Wad I had.
At 8:46 AM on
Monday, February 28, 2005
Original plan today was to lunch at Genki but mummy's 3 dearest daughters woke up late so she decided to prepare lunch for us instead. Had western food again but different this time. Yummy yummy!
My share of fish & chips with mussels!
Another plate of fish & chips.
Different flavour mussels. There's plain, garlic & cheese, garlic & cheese & black pepper, garlic & cheese & chilli powder & black pepper. Yummy!

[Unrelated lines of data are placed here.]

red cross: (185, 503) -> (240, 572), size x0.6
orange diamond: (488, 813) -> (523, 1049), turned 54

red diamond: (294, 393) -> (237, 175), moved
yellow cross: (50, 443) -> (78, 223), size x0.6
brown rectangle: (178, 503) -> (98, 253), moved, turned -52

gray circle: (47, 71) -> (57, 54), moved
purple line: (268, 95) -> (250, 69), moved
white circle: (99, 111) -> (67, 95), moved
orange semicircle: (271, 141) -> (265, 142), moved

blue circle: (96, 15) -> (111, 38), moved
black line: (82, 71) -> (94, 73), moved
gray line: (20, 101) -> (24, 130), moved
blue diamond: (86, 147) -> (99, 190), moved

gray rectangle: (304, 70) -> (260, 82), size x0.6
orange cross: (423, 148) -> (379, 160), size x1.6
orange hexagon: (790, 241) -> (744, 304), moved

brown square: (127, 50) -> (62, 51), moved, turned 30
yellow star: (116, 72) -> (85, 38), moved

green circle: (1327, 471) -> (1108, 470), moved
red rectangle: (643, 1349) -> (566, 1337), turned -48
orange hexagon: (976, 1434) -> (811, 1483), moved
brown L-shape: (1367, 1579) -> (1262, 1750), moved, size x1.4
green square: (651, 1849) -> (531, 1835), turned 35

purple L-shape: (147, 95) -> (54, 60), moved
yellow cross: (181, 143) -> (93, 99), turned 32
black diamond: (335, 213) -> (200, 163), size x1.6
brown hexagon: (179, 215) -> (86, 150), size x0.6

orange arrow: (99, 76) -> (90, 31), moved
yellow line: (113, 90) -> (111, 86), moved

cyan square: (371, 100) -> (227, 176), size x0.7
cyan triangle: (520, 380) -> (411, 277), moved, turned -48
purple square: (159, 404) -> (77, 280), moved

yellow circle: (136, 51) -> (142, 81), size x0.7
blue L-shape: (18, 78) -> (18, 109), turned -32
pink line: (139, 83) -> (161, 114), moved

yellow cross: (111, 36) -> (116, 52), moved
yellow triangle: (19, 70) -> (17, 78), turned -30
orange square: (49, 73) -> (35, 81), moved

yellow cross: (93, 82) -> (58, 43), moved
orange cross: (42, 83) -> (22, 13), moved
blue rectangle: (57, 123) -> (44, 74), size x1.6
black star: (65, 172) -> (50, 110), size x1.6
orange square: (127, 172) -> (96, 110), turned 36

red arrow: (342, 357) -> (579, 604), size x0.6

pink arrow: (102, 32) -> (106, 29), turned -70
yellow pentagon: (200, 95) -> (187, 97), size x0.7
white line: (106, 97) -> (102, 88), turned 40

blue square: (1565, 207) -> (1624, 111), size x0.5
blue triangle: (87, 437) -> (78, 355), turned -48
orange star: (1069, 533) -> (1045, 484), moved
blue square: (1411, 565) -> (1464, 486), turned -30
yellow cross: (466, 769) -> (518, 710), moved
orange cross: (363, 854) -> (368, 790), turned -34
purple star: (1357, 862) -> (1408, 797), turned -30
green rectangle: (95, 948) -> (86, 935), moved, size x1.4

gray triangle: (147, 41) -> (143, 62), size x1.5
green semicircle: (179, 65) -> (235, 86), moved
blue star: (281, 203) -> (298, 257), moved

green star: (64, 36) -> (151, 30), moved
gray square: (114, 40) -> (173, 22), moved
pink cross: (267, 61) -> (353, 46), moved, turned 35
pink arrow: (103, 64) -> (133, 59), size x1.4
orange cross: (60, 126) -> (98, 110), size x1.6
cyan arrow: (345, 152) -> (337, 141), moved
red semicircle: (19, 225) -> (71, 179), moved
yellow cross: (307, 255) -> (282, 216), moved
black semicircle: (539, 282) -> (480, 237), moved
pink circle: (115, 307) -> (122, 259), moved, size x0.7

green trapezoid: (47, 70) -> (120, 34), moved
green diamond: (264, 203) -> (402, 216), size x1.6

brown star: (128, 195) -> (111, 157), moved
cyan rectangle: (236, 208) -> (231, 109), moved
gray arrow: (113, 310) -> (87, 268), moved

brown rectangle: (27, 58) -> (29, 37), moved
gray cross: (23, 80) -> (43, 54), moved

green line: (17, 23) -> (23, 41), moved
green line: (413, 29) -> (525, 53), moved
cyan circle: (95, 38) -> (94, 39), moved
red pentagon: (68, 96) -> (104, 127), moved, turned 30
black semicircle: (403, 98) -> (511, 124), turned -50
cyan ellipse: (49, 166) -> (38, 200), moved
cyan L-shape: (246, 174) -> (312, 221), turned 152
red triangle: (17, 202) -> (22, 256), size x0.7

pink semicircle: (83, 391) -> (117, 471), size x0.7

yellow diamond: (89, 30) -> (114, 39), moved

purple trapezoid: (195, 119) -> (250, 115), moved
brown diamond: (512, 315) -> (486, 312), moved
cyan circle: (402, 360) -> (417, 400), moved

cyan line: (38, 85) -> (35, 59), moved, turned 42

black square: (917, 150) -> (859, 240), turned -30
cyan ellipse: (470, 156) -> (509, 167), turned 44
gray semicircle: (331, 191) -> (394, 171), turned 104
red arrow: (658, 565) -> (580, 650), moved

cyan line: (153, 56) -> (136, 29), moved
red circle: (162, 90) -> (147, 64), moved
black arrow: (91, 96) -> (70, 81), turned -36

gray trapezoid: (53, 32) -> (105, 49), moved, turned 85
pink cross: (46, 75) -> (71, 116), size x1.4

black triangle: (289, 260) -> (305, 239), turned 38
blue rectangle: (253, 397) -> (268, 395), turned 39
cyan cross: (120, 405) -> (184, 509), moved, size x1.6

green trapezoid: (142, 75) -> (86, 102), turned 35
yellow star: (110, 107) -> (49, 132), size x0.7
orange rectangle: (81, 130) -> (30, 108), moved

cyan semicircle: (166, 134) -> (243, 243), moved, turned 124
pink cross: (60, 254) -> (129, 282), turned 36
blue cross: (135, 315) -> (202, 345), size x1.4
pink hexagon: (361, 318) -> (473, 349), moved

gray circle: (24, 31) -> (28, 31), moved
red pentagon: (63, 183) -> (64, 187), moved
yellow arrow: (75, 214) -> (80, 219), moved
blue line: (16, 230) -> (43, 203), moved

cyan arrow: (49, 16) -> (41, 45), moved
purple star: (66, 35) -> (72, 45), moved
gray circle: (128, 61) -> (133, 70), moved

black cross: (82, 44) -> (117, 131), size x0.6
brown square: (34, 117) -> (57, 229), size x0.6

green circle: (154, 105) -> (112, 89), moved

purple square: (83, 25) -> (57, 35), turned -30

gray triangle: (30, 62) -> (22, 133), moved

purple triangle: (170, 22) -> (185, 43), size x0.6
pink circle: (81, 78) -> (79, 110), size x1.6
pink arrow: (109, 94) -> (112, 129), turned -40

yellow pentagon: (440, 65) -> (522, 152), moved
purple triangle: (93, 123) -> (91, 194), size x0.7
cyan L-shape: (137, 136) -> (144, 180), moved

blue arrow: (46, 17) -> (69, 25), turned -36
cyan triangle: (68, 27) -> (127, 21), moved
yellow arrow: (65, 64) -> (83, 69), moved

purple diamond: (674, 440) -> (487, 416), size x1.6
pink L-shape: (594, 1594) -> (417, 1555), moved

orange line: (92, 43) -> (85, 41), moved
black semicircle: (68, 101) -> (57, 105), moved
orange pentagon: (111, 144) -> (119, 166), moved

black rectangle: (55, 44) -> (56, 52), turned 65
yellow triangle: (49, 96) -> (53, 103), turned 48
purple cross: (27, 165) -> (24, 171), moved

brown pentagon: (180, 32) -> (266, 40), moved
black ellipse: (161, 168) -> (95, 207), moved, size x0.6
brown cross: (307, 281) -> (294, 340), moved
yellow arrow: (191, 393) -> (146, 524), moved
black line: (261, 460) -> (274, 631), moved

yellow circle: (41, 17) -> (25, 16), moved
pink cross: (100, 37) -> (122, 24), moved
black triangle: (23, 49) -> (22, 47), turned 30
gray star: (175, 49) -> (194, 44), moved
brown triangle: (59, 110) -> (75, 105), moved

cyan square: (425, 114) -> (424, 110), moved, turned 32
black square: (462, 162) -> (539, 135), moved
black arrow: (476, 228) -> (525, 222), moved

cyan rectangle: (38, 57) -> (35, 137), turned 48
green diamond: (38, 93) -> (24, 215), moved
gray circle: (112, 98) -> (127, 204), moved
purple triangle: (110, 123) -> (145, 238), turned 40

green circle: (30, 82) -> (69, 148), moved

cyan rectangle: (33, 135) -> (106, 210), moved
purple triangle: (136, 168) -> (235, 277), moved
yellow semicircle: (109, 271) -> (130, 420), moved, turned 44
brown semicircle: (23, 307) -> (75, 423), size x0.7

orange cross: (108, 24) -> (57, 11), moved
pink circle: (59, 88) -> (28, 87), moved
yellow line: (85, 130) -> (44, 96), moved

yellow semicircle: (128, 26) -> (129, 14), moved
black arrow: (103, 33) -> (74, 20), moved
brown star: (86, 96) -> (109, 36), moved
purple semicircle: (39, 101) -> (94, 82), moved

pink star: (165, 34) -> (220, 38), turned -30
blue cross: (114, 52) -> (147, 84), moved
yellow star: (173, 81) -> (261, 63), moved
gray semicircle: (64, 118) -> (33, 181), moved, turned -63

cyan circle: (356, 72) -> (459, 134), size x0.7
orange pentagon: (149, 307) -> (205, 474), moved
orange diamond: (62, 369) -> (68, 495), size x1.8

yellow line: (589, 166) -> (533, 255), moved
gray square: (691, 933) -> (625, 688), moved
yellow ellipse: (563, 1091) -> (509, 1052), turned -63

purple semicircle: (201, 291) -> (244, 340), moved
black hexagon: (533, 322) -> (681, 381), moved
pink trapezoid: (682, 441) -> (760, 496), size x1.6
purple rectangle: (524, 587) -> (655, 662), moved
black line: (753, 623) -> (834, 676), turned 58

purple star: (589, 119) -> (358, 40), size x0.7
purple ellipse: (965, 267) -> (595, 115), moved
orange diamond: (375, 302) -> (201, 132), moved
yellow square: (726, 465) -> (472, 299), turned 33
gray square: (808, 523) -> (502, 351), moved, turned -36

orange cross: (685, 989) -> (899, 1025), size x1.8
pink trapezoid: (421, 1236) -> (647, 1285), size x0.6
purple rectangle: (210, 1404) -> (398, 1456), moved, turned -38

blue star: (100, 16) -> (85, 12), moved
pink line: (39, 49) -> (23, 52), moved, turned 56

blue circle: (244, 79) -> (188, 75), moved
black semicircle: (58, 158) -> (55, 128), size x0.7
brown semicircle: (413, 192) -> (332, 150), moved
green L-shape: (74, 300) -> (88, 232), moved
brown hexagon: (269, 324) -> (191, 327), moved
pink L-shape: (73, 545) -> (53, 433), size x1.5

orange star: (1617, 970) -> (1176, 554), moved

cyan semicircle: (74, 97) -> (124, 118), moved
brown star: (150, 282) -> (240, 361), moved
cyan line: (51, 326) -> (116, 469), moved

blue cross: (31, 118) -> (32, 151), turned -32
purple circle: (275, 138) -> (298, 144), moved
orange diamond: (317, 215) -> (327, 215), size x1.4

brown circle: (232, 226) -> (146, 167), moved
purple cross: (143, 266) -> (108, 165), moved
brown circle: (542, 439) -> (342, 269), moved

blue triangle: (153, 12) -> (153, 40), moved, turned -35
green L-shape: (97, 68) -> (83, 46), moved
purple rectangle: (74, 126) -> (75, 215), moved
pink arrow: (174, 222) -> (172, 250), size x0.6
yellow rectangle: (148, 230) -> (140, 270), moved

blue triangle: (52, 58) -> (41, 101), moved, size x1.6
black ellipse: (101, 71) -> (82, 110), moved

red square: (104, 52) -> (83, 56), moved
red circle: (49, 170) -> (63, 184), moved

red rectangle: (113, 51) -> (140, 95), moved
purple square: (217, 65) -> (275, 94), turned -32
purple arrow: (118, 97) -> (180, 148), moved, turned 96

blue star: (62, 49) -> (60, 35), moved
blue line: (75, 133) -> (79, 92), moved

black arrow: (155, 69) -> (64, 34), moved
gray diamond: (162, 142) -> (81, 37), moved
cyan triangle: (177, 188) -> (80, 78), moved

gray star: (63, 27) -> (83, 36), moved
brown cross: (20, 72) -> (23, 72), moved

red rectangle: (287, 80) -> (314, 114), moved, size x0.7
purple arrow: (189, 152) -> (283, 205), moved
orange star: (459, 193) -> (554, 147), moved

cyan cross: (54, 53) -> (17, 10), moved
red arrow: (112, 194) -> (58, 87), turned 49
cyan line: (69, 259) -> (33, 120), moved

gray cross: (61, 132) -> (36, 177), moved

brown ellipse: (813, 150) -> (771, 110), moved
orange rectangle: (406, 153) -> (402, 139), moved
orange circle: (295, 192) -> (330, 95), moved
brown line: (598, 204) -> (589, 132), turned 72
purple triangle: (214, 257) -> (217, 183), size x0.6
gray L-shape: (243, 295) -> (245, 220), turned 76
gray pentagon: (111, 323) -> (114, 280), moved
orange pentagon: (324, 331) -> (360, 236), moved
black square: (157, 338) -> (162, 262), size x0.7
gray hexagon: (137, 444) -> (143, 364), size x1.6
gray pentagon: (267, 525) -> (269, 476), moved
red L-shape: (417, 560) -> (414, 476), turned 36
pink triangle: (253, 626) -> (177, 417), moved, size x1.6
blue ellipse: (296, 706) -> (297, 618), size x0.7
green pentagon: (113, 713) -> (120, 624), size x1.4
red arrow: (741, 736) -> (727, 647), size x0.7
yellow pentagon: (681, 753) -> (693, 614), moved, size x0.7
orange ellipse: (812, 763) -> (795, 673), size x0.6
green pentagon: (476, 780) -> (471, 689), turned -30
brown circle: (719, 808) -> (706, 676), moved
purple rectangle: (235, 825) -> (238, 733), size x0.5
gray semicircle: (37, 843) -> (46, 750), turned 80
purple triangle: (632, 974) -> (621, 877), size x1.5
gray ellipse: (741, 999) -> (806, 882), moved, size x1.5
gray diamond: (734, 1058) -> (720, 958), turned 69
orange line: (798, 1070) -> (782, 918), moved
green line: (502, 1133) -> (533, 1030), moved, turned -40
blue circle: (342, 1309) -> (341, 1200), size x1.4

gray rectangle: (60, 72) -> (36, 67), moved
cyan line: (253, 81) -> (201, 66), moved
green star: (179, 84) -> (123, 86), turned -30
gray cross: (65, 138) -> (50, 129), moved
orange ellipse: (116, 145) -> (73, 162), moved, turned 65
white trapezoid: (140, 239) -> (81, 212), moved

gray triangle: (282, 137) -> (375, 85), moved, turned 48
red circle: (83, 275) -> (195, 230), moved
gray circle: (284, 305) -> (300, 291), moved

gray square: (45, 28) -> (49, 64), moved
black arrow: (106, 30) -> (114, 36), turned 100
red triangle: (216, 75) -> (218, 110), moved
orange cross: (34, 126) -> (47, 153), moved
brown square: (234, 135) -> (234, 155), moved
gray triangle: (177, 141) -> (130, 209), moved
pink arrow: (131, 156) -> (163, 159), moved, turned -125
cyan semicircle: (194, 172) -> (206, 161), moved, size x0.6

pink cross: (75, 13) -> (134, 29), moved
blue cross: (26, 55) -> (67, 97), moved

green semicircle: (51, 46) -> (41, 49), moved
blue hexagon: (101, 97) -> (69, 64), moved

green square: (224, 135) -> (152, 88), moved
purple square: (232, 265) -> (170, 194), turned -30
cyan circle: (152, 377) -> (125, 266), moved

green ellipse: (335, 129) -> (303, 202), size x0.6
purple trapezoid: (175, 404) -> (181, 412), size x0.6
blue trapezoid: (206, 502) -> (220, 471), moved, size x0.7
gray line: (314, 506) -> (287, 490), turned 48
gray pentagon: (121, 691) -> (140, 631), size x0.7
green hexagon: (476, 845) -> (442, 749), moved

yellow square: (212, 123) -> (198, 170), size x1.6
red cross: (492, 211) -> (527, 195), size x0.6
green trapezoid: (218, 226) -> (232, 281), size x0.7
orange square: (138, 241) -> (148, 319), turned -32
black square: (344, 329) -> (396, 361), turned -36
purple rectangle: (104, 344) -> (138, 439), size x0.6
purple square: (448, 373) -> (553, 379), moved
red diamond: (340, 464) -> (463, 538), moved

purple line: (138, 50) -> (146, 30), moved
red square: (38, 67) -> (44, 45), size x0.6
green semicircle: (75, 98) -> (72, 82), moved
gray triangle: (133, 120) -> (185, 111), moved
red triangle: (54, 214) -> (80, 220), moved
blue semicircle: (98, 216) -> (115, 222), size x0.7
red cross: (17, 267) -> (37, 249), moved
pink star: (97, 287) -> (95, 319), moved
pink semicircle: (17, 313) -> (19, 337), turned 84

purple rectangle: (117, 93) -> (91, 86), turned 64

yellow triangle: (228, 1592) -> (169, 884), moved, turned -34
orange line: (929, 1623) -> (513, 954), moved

A plate of fruits after meal.
Closer view. There's mango, strawberries, watermelon, honeydew, pessimon and grapes.
Table full of food! By,
CarysMummy
Long long post.
At 3:29 AM on
Sunday, February 27, 2005
Shall begin with the job I've started on Mon. It was my dream timing however not exactly my dream job. I'm only happy cos I'm fortunate to have found an office job from 830am to 1pm where I can leave for sch which starts at 2pm. Perfect timing. Which company would want to hire such worker for such timing everyday? It's none other than back at Southeast Community Development Council. (Okay Shifu, not that I REALLY love PA so much. I guess it's fate really.) First time I worked there was after my A's under the Social Assistance department handling only the kindergarten scheme. Second time I go back there again was during my first sem sch hols under the Projects department handling Medical Benefits applications for the elderly and some other events. This time I go back again under Social Assistance doing registering of cases and other stuff. But this time I actually feel the stress. One thing cos I'm still studying. My little pea brain can't really take so much. No doubt working half day is good, but when i'm at work I tink of schoolwork and worse still when i'm in school I tink of my work. Afraid I might make mistakes and imagining my boss cursing me behind my back and worrying what I will get the next morning I go to work. Everyday's about worries and rushing. I must leave at 1pm sharp so that I can rush back home and get e car and rush to school just on e dot. I've learnt to go beyond my 80km/h cap. That's bad. But yesterday was relaxing cos kind Eunice offered to come to my workplace to pick me up so that I dun haf to rush!! That's so sweet and understanding of her.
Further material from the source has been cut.